[Opening Supplied data section]

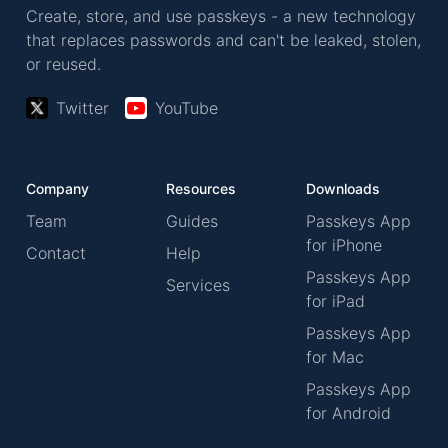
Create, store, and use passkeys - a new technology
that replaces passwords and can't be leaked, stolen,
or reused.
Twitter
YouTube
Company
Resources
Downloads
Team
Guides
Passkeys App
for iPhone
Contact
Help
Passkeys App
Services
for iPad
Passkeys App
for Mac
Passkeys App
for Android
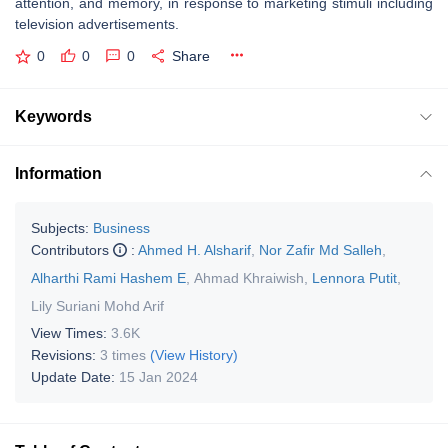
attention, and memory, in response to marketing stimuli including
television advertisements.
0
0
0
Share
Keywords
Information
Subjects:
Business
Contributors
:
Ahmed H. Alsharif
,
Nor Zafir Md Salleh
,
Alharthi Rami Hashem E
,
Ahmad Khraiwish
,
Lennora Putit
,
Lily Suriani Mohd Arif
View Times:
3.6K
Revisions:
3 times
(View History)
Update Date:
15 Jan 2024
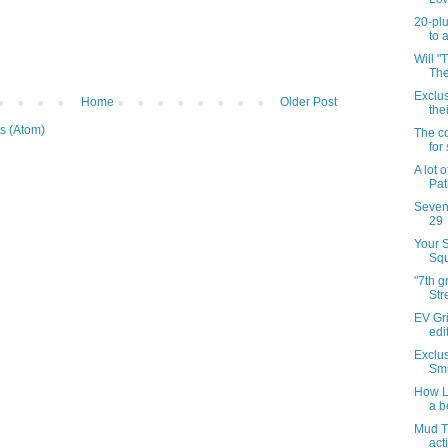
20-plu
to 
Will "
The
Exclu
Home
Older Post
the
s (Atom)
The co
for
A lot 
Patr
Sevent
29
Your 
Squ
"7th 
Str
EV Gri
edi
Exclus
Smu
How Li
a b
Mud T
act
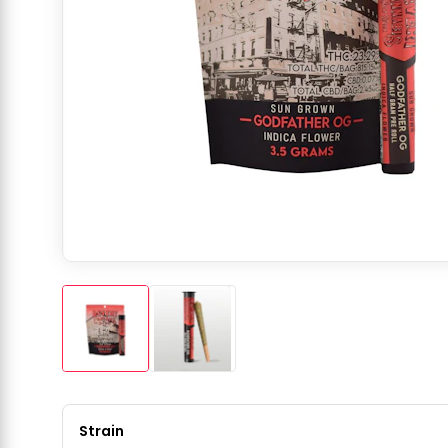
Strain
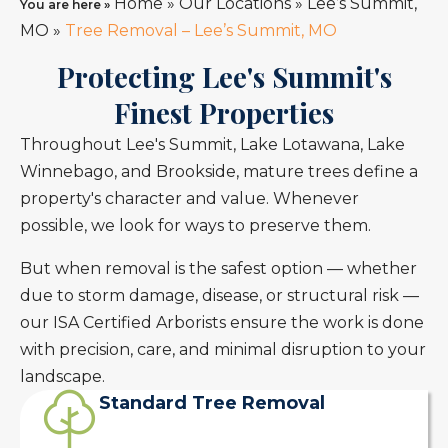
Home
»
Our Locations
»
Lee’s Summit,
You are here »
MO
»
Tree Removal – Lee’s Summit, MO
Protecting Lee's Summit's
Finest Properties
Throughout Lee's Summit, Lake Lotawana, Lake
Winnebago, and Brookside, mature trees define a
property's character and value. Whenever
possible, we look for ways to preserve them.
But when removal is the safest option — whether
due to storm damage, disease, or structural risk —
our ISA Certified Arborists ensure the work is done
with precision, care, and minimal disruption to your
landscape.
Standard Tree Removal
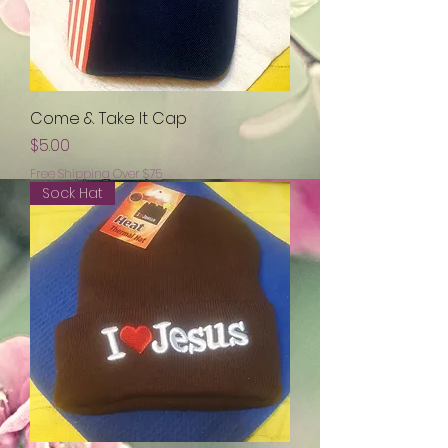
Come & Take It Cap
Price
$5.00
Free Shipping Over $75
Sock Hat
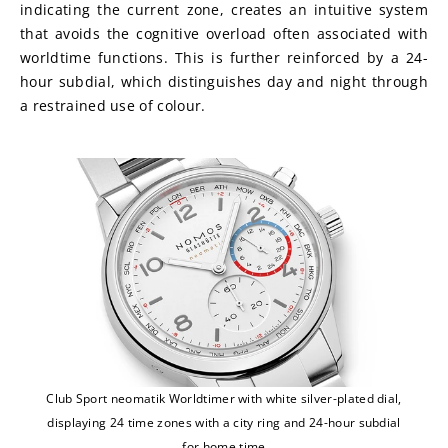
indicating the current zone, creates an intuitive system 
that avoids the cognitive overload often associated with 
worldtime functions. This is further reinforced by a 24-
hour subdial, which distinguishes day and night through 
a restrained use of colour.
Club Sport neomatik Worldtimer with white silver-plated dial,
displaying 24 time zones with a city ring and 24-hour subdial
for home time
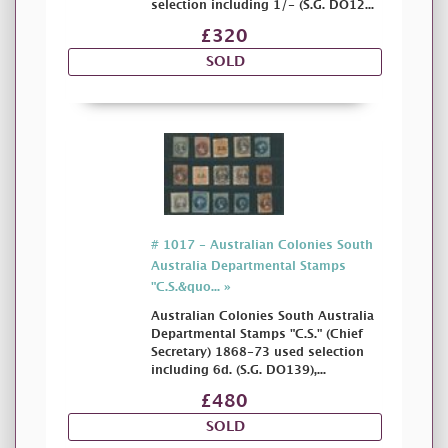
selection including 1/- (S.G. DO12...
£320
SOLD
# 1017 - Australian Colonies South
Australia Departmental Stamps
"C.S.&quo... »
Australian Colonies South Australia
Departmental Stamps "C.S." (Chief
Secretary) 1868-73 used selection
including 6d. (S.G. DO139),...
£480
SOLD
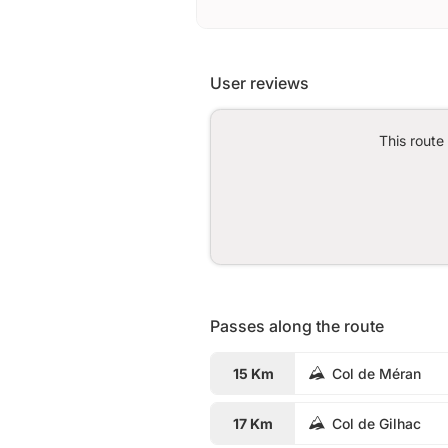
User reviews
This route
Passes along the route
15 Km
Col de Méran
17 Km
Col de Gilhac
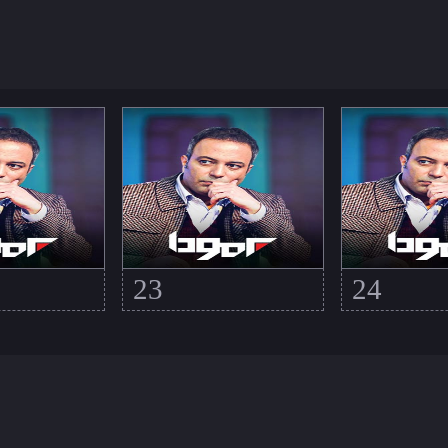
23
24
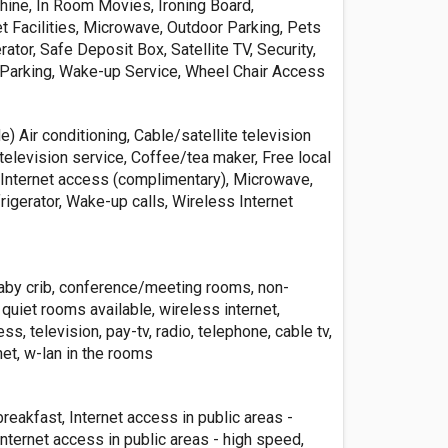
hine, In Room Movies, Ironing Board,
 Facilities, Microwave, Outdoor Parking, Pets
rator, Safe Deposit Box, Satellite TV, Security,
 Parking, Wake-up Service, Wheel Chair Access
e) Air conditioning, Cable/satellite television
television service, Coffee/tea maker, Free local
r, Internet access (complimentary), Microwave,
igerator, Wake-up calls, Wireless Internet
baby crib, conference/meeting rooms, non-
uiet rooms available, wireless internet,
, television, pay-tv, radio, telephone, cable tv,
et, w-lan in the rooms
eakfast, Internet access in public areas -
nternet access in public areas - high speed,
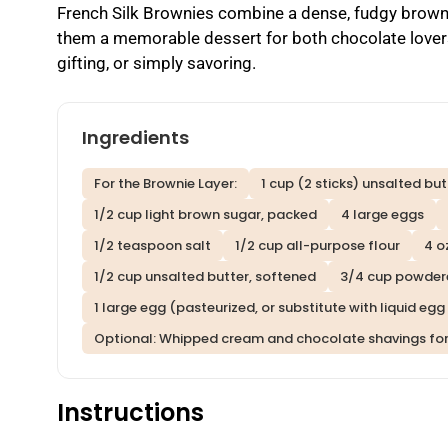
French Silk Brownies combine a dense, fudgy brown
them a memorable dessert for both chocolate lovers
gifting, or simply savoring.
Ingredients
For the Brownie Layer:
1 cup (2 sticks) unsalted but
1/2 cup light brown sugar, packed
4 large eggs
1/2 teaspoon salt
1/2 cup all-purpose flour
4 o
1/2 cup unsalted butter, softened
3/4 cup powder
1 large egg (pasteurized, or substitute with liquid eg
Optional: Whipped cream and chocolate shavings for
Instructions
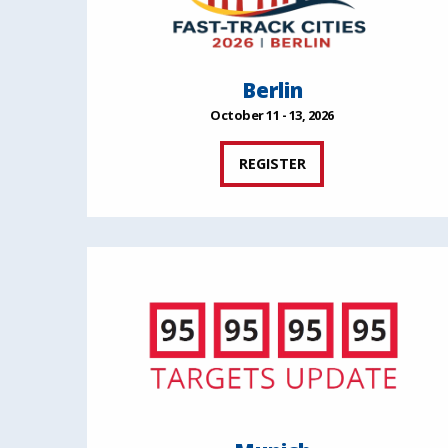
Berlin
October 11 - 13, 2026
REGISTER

[Closing Supplied data section]

• **Goal of the exercise**
With the pictures excluded, transcribe word for word only the lines from the one containing "a restrained use of colour." through the last line of the records.

• **Response to the exercise**
a restrained use of colour.
Club Sport neomatik Worldtimer with white silver-plated dial,
displaying 24 time zones with a city ring and 24-hour subdial
for home time
selection including 1/- (S.G. DO12...
£320
SOLD
# 1017 - Australian Colonies South
Australia Departmental Stamps
"C.S.&quo... »
Australian Colonies South Australia
Departmental Stamps "C.S." (Chief
Secretary) 1868-73 used selection
including 6d. (S.G. DO139),...
£480
SOLD
User reviews
This route
Passes along the route
15 Km
Col de Méran
17 Km
Col de Gilhac
23
24
hine, In Room Movies, Ironing Board,
 Facilities, Microwave, Outdoor Parking, Pets
rator, Safe Deposit Box, Satellite TV, Security,
 Parking, Wake-up Service, Wheel Chair Access
e) Air conditioning, Cable/satellite television
television service, Coffee/tea maker, Free local
r, Internet access (complimentary), Microwave,
igerator, Wake-up calls, Wireless Internet
baby crib, conference/meeting rooms, non-
uiet rooms available, wireless internet,
, television, pay-tv, radio, telephone, cable tv,
et, w-lan in the rooms
eakfast, Internet access in public areas -
nternet access in public areas - high speed,
French Silk Brownies combine a dense, fudgy brown
them a memorable dessert for both chocolate lovers
gifting, or simply savoring.
Ingredients
For the Brownie Layer:
1 cup (2 sticks) unsalted but
1/2 cup light brown sugar, packed
4 large eggs
1/2 teaspoon salt
1/2 cup all-purpose flour
4 o
1/2 cup unsalted butter, softened
3/4 cup powder
1 large egg (pasteurized, or substitute with liquid eg
Optional: Whipped cream and chocolate shavings for
Instructions
Berlin
October 11 - 13, 2026
REGISTER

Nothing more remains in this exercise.